### Activity
Starting at the line that contains "медзолото, розмір 18,19", copy every line through the end of the records below exactly as written, leaving out pictures.

Records from a collection
****************************************
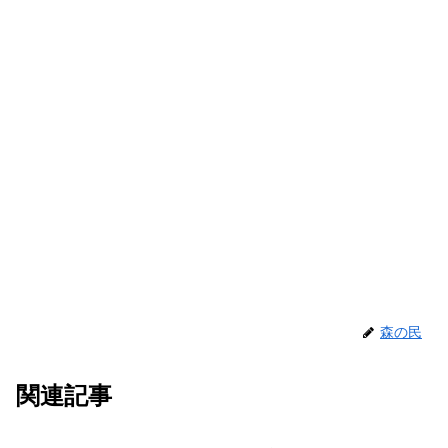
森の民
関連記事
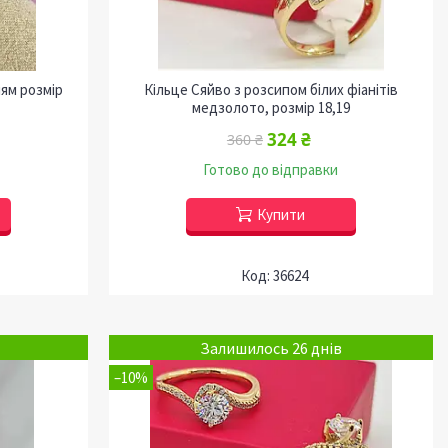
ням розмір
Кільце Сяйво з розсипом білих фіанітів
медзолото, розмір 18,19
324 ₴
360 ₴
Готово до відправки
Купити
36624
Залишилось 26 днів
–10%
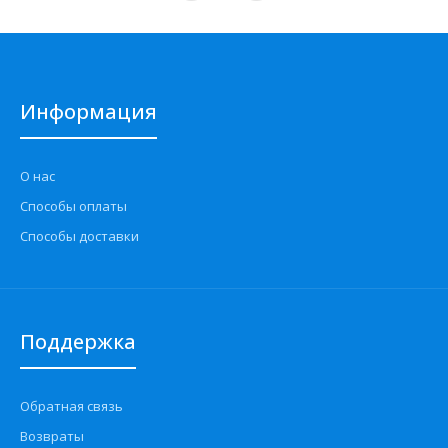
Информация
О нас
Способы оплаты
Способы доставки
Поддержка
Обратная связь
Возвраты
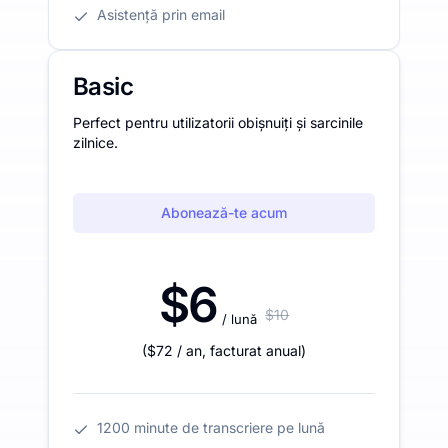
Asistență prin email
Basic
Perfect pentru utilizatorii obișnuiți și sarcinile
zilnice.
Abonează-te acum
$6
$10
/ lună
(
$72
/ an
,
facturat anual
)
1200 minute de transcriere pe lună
****************************************
### Response
медзолото, розмір 18,19
324 ₴
360 ₴
Готово до відправки
Купити
36624
Залишилось 26 днів
–10%
Информация
О нас
Способы оплаты
Способы доставки
Поддержка
Обратная связь
Возвраты
Asistență prin email
Basic
Perfect pentru utilizatorii obișnuiți și sarcinile
zilnice.
Abonează-te acum
$6
$10
/ lună
(
$72
/ an
,
facturat anual
)
1200 minute de transcriere pe lună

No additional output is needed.